I don’t mind going to network with others.  I don’t mind going if there is an action objective designed to impact our world.  But just for information? 

And with that in mind, I’m examining the advertisements of various magazines to see what is happening.  So far, there is still a strong conference base.  But for how long? 

We’ll see.

Discussion on evil

Monday, November 22nd, 2010

Our Family Bible School class touched on an interesting topic.  The origin of evil. 

Usually these discussions arise out of a passage of Scripture.  In this case we were in James, chapter one.  The passage focuses more on God not tempting anyone.  This is not a statement on the origin of evil.  But people’s thoughts immediately raced backwards.

And so, our intern is to review the area of the Lord’s Prayer that talks about “and lead us not into temptation,” from the perspective of the original Koine Greek.  That was a good start.

But sitting with a group watching the Western Final of the Canadian Football League, some of the same discussion arose again.  And again, the answer was illusive.

In God is no evil – by definition.  In the Christian view of God, God is good and no evil dwells in Him.  God created the universe, including angels and humans.  And somewhere, evil had entrance.  

The discussion came to that point and then there was all sorts of divergence.  You can literally read libraries which touch on the matter of the origin of evil – from philosophical texts to works of fiction.  We will not solve this overnight, but I believe it is important to strengthen our faith by exploring the tough issues – but also to leave space for faith, admitting that there are mysteries which we will never solve.

Snow fall

Thursday, November 18th, 2010

This has been one of those years where fall seemed to stay around.   For a while.  For the longest time.  Until today.
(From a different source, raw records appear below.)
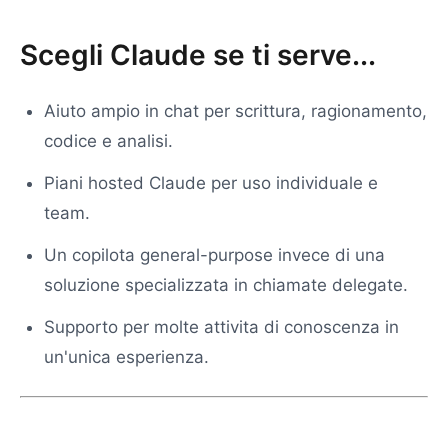
Scegli Claude se ti serve...
Aiuto ampio in chat per scrittura, ragionamento,
codice e analisi.
Piani hosted Claude per uso individuale e
team.
Un copilota general-purpose invece di una
soluzione specializzata in chiamate delegate.
Supporto per molte attivita di conoscenza in
un'unica esperienza.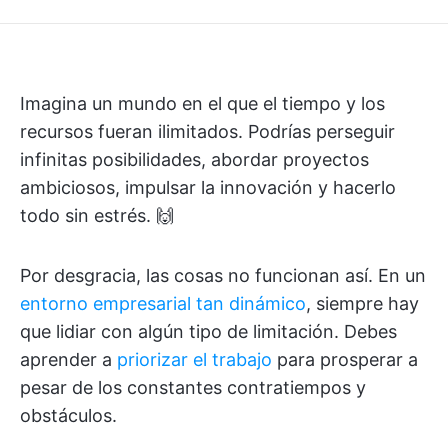
Imagina un mundo en el que el tiempo y los
recursos fueran ilimitados. Podrías perseguir
infinitas posibilidades, abordar proyectos
ambiciosos, impulsar la innovación y hacerlo
todo sin estrés. 🙌
Por desgracia, las cosas no funcionan así. En un
entorno empresarial tan dinámico
, siempre hay
que lidiar con algún tipo de limitación. Debes
aprender a
priorizar el trabajo
para prosperar a
pesar de los constantes contratiempos y
obstáculos.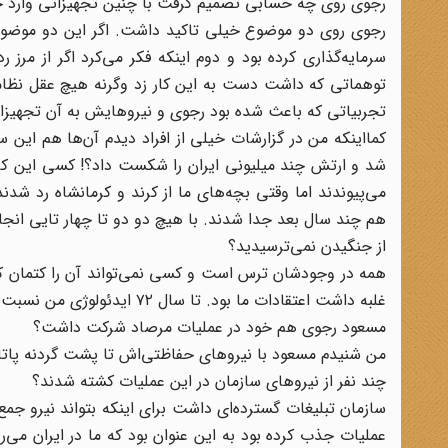
رجوی روی چه حسابی تصمیم گرفت با چنین تجهیزاتی وارد ج
رجوی روی دو موضوع خیلی تاکید داشت. اگر این دو موضوع ن
سرمایه‌گذاری کرده بود و دوم اینکه فکر می‌کرد اگر از مرز 
توهماتی که داشت دست به این کار زد وگرنه هیچ عقل نظام
تجربیاتی که باعث شده بود رجوی و نیرو‌هایش به آن تجهیزات تکیه کنند‌‌ همان و
کمااینکه من در گزارشات خیلی از افراد دیدم آن‌ها هم این 
شد و ارتش چند میلیونی ایران را شکست داد؟! کسی این کار ر
می‌پیوندند اما وقتی بچه‌های ما از کرند و کرمانشاه رد شدن
هم چند سال بعد جدا شدند. با هیچ دو دو تا چهار تایی انجام
از جنگیدن نمی‌ترسیدید؟
همه در وجودشان ترس است و کسی نمی‌تواند آن را کتمان ک
غلبه داشت اعتقادات ما بود. تا سال ۷۲ ایدئولوژی من نسبت به سازمان محکم بود و تا‌‌ همان زمان بر ترسم اینگونه غلبه می‌کردم.
مسعود رجوی هم خود در عملیات مرصاد شرکت داشت؟
من شنیدم مسعود با نیروهای حفاظتی‌اش تا پشت گردنه پاتاق
چند نفر از نیروهای سازمان در این عملیات کشته شدند؟
سازمان تبلیغات گسترده‌ای داشت برای اینکه بتواند نیرو جم
عملیات جذب کرده بود به این عنوان بود که ما در ایران می‌رو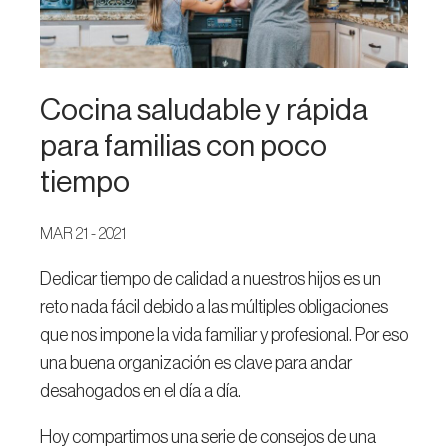
Cocina saludable y rápida
para familias con poco
tiempo
MAR 21 - 2021
Dedicar tiempo de calidad a nuestros hijos es un
reto nada fácil debido a las múltiples obligaciones
que nos impone la vida familiar y profesional. Por eso
una buena organización es clave para andar
desahogados en el día a día.
Hoy compartimos una serie de consejos de una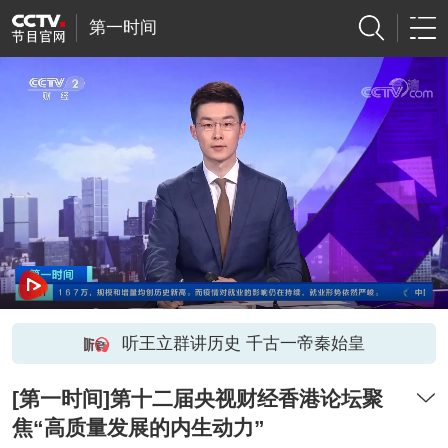
第一时间
听王立群讲历史 千古一帝秦始皇
[第一时间]第十二届央视财经香港论坛聚
焦“高质量发展的内生动力”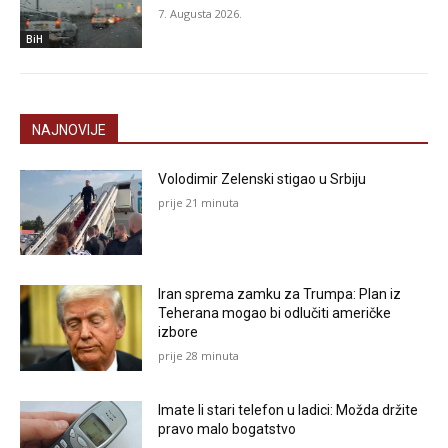
7. Augusta 2026.
BiH
NAJNOVIJE
Volodimir Zelenski stigao u Srbiju
prije 21 minuta
Iran sprema zamku za Trumpa: Plan iz
Teherana mogao bi odlučiti američke
izbore
prije 28 minuta
Imate li stari telefon u ladici: Možda držite
pravo malo bogatstvo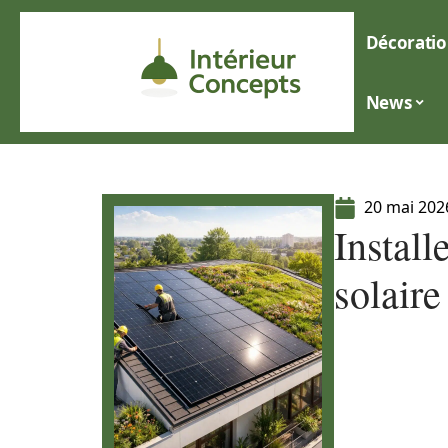
Décoratio
News
20 mai 202
Install
solaire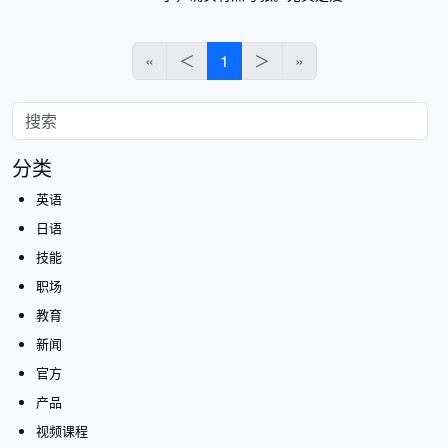
«
＜
1
＞
»
分类
英语
日语
技能
职场
教育
新闻
官方
产品
视频课程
Snow appeared on the sidewalks, the windshields and under my shoes. 

The funny thing is that I really wasn’t expecting snow.  I guess I had convinced myself that we would skip winter and go straight to spring.  A wildly weird thought, but somehow almost plausible in my thinking.

I was not ready with boots available.  I was not ready with an electrical cord for my car’s block heater.  I was not ready mentally.

And so, as the snow falls, I am changing my mind.  Repenting.  Getting set for the next few months.

And here is my prediction.  Lots of snow.  Lots of shoveling.  Lots of comfort food and sitting around the “fire”. 

Actually, I’m rather looking forward to it – now that my mind has changed!!

How we see things

Wednesday, November 17th, 2010

My mother-in-law just sent a birthday card to her great grandson – our grandson.  He gladly received the card which had been sent by snail mail.

The fun is in the trip to the post office, the realization that there is something for you (at five years old), and then $10.00 included.

Great Grandmother felt $10.00 was so little.  A five year old felt this was more than enough.  I’m so glad that the little we do can be accepted with such enjoyment! 

Thanks, mom, for the treat you have given to Christopher.

Rehearsing eternity

Tuesday, November 16th, 2010

From Joni Eareckson Tada interview in Christianity Today, October 2010, p. 33:

Every time we go to sleep, it’s a rehearsal of the day when our eyes will ultimately close and we wake up on the side of eternity.

The land down under

Saturday, November 13th, 2010

Or, at least that’s where Lafleche, Saskatchewan is in comparison to where we live in West Central Saskatchewan.  For the last few days I visited my mother, two sisters, a whole bunch of seniors out for a potluck, a coffee row gang at the local “Merchandise on Main” and gas station attendants on the way down and back!

When all is said and done, the days were refreshing.  My wife sent me off with her blessing – in fact, with her insistence.  When life becomes too hectic she knows that I need to just get away.

And away is where I went.  Take a look for Lafleche on your map.  450 people.  Centered in the middle of nowhere.  A small lake nearby.  Fields aplenty.  Town spirit.  And not much else.

But somehow you’ve got to love it!  And that’s just what I did!

What I don’t know

Wednesday, November 10th, 2010

A quick quote from Leonard Sweet in his book, “Out of the question, into the mystery”, p. 167:

The one thing I am sure of when I get to heaven is that I will have to edit my theology.